The Brighton and Hove food strategy aims to achieve a healthy, sustainable and fair food system for everyone in the city and beyond. Veg invasion coming your way! Posted January 24, Vegetables are the star of a new TV advertising campaign hoping to capture the imagination of year olds and encourage a love of veg.
Google Analytics. Online Training. Our Work. Our People. Hire Us. May 13, Eco Blog. Creative Bloom. The Brighton Waste House Grand Parade This award-winning project started out in involving over students, builders, carpenters and ecologists. Fareshare Sussex 7 Westergate Road Next on our earth-happy hot-spot list is Fareshare, a charitable project run by city gate community projects.
Brighton was the first to adopt a city-wide food strategy and the first to building food growing spaces into new housing developments. It was also first to require the council to commit to a food sourcing policy that sees schools and care homes buying in sustainable, local, fresh produce.

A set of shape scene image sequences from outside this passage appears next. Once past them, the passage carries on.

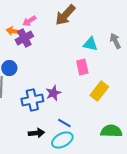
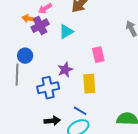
cyan triangle: (90, 44) -> (66, 32), moved, turned -42
yellow rectangle: (99, 91) -> (89, 84), moved, turned -42
purple star: (53, 93) -> (65, 70), moved

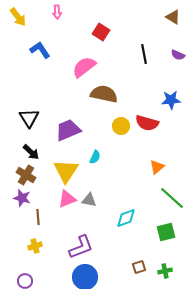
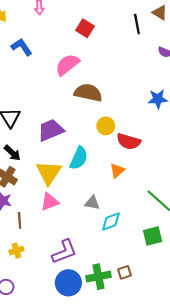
black line: (144, 54) -> (137, 24), moved
red semicircle: (147, 123) -> (129, 141), moved
cyan semicircle: (95, 157) -> (79, 158), size x1.6
orange triangle: (157, 167) -> (117, 171), moved
gray triangle: (89, 200) -> (92, 203), moved
green cross: (165, 271) -> (99, 277), moved, size x1.6

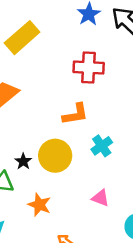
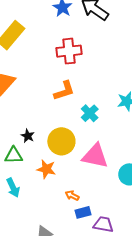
yellow circle: (55, 156) -> (61, 141), moved
pink triangle: (100, 198) -> (95, 156), size x1.8

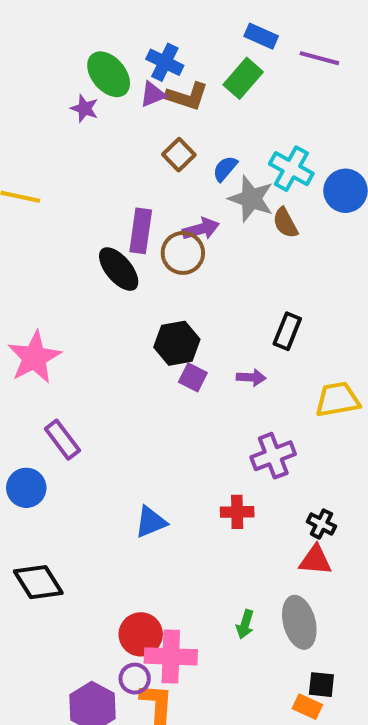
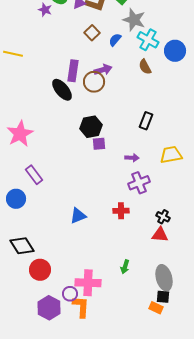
gray star: (251, 199) -> (134, 20), moved
purple square: (193, 377) -> (99, 144), turned -32
purple arrow: (251, 377) -> (132, 158), moved
gray ellipse: (299, 622) -> (164, 278), moved
red circle: (141, 634) -> (40, 270), moved

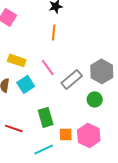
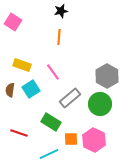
gray rectangle: (72, 79) -> (70, 98), moved
green circle: (95, 99) -> (100, 104), size x1.5
green rectangle: (46, 117) -> (51, 122), turned -42

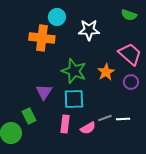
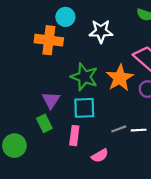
orange star: (106, 72) -> (120, 78), size x1.4
green rectangle: (29, 116) -> (44, 123), moved
pink semicircle: (88, 128) -> (100, 156), moved

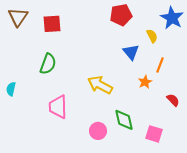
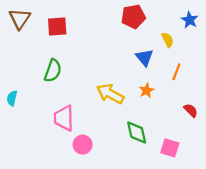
blue star: (172, 18) -> (190, 20), size x0.7
orange star: (145, 82) -> (147, 90), moved
pink circle: (98, 131) -> (83, 145), moved

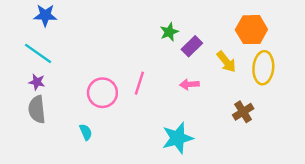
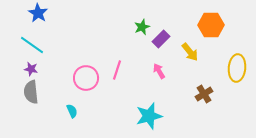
blue star: (45, 15) -> (38, 13), turned 30
yellow ellipse: (263, 68) -> (237, 68), moved
pink arrow: (189, 84) -> (159, 71), turned 63

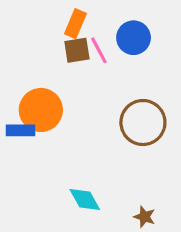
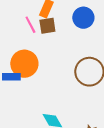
pink line: (99, 50) -> (30, 25), moved

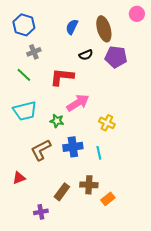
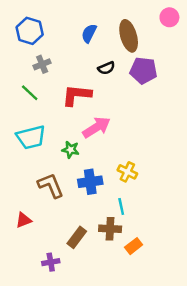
yellow cross: (107, 123) -> (127, 172), moved
brown L-shape: (41, 150) -> (51, 185), turned 95
cyan line: (99, 153) -> (121, 206), moved

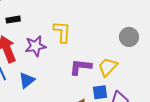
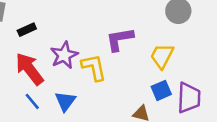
yellow L-shape: (62, 32) -> (94, 67), moved
purple L-shape: (81, 67) -> (120, 39), moved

The policy involves the living wage, a ban on single-use plastics, and a focus on local suppliers. Durham, Middlesbrough, Cardiff and Bristol are just some of the cities that now have similar policies.
Other eco-minded cities have similar food webs too. It was set up in and links up groups in sometimes unexpected ways, tailoring people and projects to exactly what locals like, need and want. For example, the Real Junk Food Project, which operates around the country, runs a pay-as-you-feel cafe that pops up regularly in three Brighton sites. That personalised complexity can never really be done even by a local council and certainly not by government. It is still sending out meals a week. It also used its existing connection with schools to deliver food to families with children on free school meals, sometimes cooking and delivering 40 chilled and frozen meals per household.
And while saving supermarket waste is laudable, Iain is helping community food shops that are being set up by locals — which is happening across the country in response to Covid — to find local growers. This allows the shops to survive in the cut-throat world of supermarkets, which are known to squeeze producers on price. And when local growers get paid, more money stays in the local economy, instead of slipping into supermarket profits.